*** Begin section ***

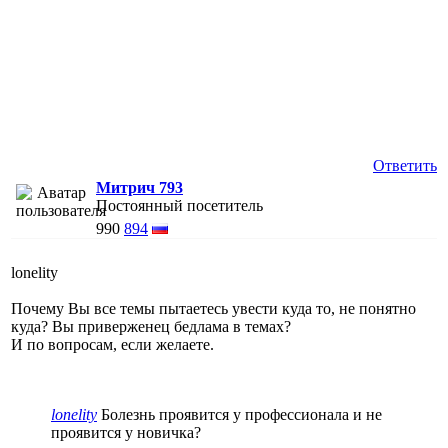
Ответить
Митрич 793
Постоянный посетитель
990
894
lonelity
Почему Вы все темы пытаетесь увести куда то, не понятно
куда? Вы приверженец бедлама в темах?
И по вопросам, если желаете.
lonelity
Болезнь проявится у профессионала и не
проявится у новичка?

*** End section ***

ABOUT THIS EXERCISE
Would you repeat, exactly and with nothing added, every line from the line containing "куда? Вы приверженец бедлама в темах?" through the last line of the records above?

ANSWER TO THIS EXERCISE
куда? Вы приверженец бедлама в темах?
И по вопросам, если желаете.
lonelity
Болезнь проявится у профессионала и не
проявится у новичка?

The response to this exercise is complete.